Прежде чем начать извлекать все эти звуки, она должна была еще многое сделать. Ей предстояло сбросить с себя оковы традиционного аутентичного исполнения барочной музыки. Бах, казалось, пытался сломать решетки, желая выбраться на свободу, преодолеть навязанные ему инструментом ограничения. А что, собственно, значил термин «аутентичный»? Многие нынешние музыканты, не мудрствуя лукаво, считают аутентичным исполнение на шатких музыкальных инструментах — современниках композитора. Однако не уважительнее ли по отношению к композитору связать аутентичность с его замыслом, а не с кусками дерева или жилами струн, на которые обрекло композитора его время? Разгадать его стремления гораздо важнее, чем терзать возвращенные в прежнее состояние скрипки, звучащие без вибрато, или бесклапанные, почти всегда фальшивые флейты. И гораздо справедливее по отношению к музыкальности композитора.
Вот только: что имел в виду Бах? Попробуй пойми. Как в то время настраивали виолу да гамба, какими регистрами обладал клавесин или как исполнялся форшлаг — все это можно было найти в литературе. Но что думал Бах, когда записывал эти ноты, не знал никто.
Женщине вдруг вспомнился ее консерваторский преподаватель. Она играла для него раннюю сонату Бетховена, в которой встречалось своеобразное трио. Ускользающие аккорды без ярко выраженной мелодии, звуковые облака, внезапно образующиеся посреди безупречного менуэта.
— Странно, правда? — сказал преподаватель, стоя у нее за спиной и заглядывая в партитуру. — А тебе известно, что великие композиторы, поистине великие, иногда предвосхищали музыку грядущих веков? Бетховен пишет здесь в стиле Дебюсси. Интересно, кто из сегодняшних сочинителей предчувствует стиль следующего столетия?
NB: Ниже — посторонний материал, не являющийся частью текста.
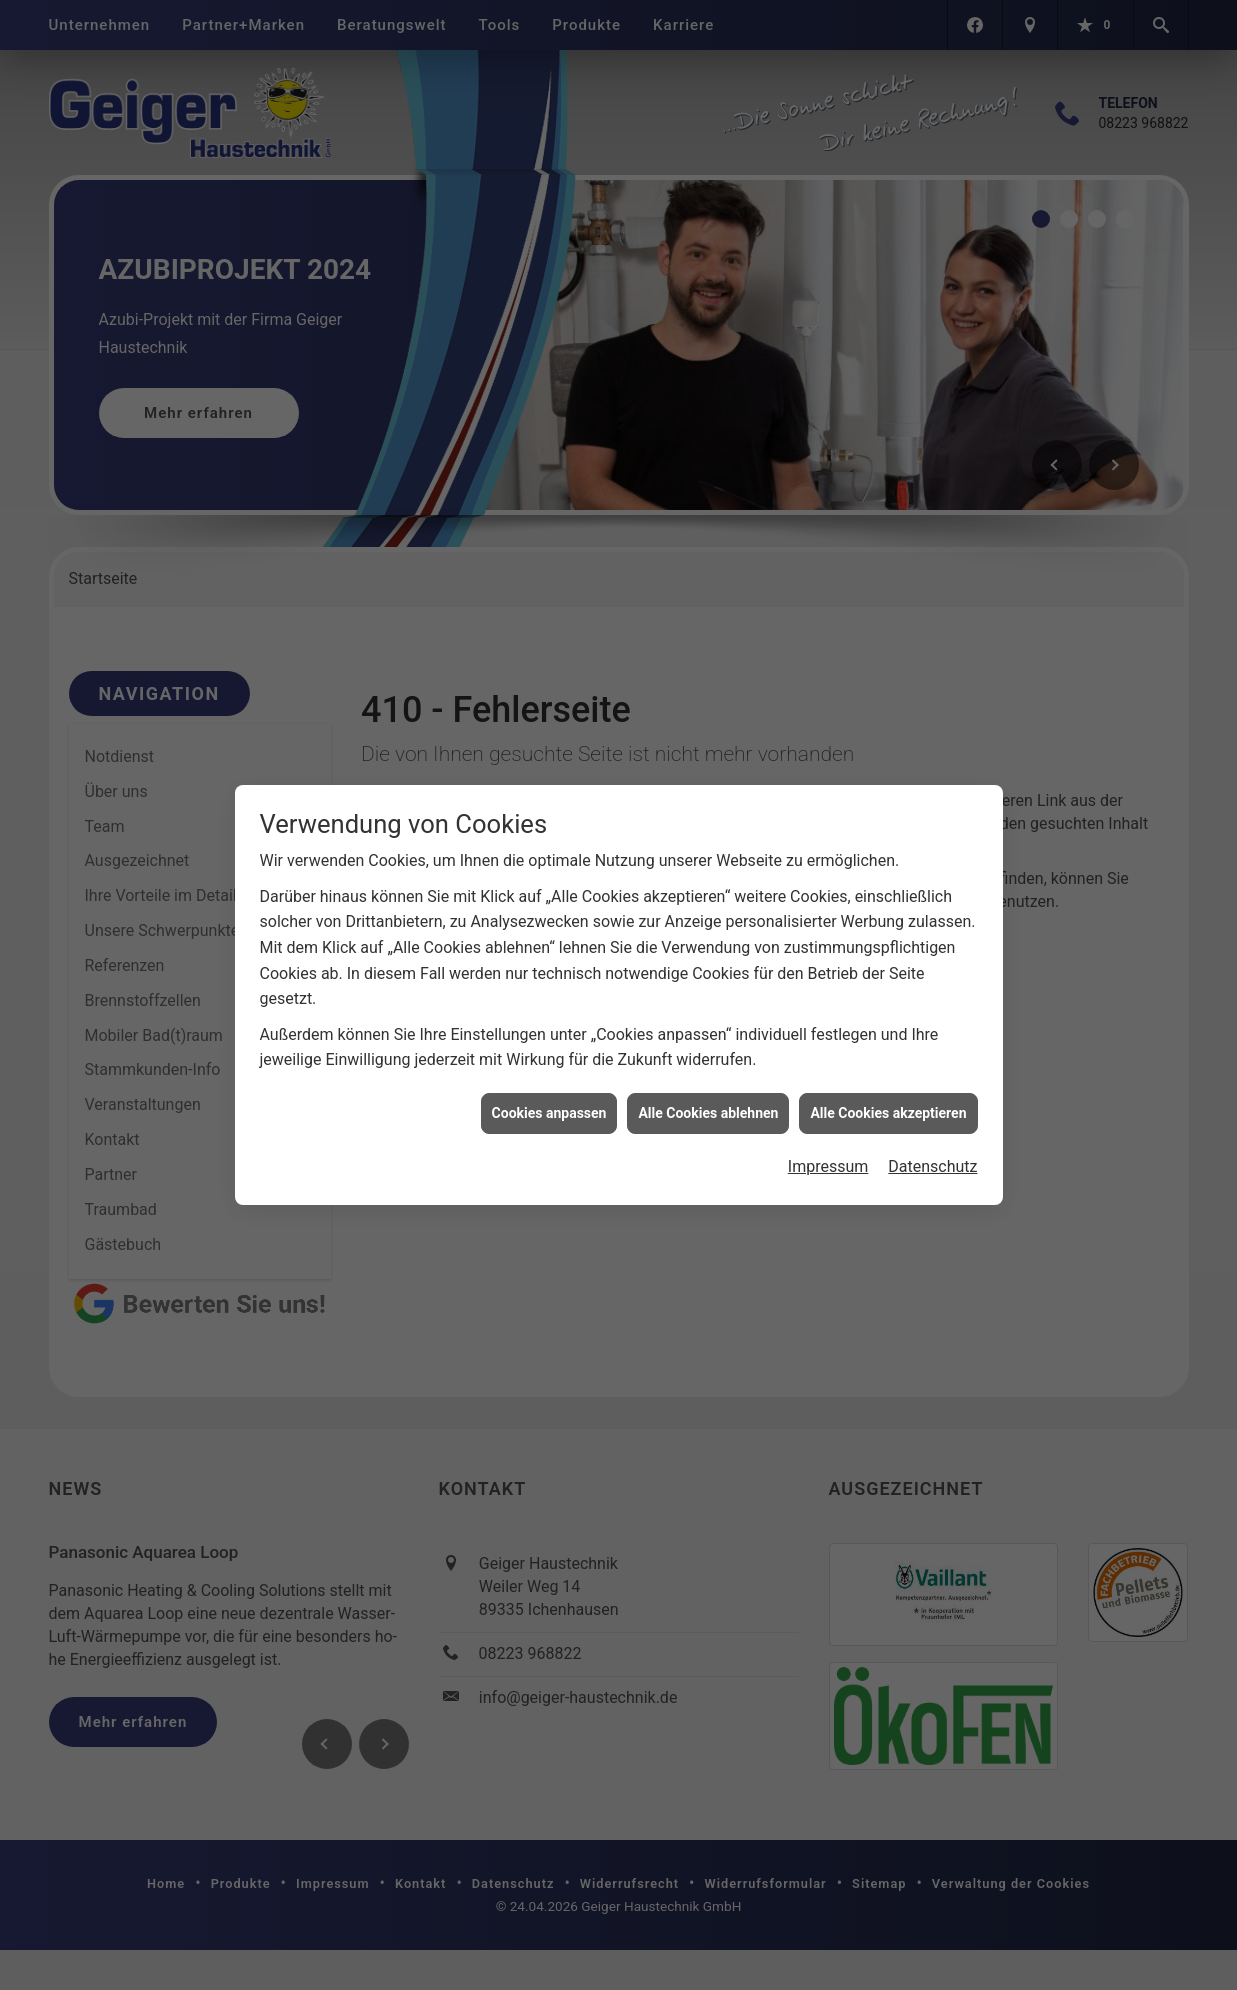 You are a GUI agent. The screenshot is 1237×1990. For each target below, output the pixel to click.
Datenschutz (932, 1150)
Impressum (828, 1150)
Она повторила тогда трио, держа ногу на левой педали и вовсю используя правую. Сейчас она размышляла над словами преподавателя. Она относилась к нему с пиететом, он был истинным музыкантом и научил всех своих учеников, независимо от степени одаренности, играть прекрасную кантилену. Его мысль о композиторе как о прорицателе удивила ее. Неужели он верил, что будущее поддается предсказанию? В Гайдне уже слышался Бетховен, в Равеле — Стравинский, но в обоих случаях речь шла почти о современниках. То, что сейчас стояло на рояле, поражало гораздо сильнее: Бах как поздний Бетховен, как Брамс. Между ними пролегало время, и вопрос состоял в том, в каком направлении это время было преодолено. В обратном, решила женщина. При написании этой вариации Бах не заглядывал в будущее, как Кассандра, а просто сочинил то, что пришло ему в голову. Наверняка это Бетховен обратился к прошлому. Бетховен и Брамс владели изданием «Гольдберг-вариаций». Женщина представила себе, как Бетховен играл вариации на своем, почти современном рояле и, так же как сейчас она, выделял в ней растрогавшие его фрагменты. Как позже видоизменил баховский язык, вплетя его в собственную авторскую манеру: стремление к самым дальним уголкам клавиатуры, сжатие пламенных страстей в мелком формате, трели, беспощадные трели. Тогда-то и родились тридцать две вариации в до миноре, а позже вариации на тему Диабелли. То же самое случилось и с Брамсом. Финал его Опуса 21 номер 1, вариации на собственную тему в ре мажоре, уходят своими корнями сюда, в эти зловещие трели, из которых с трудом вырастала едва обозначенная мелодия.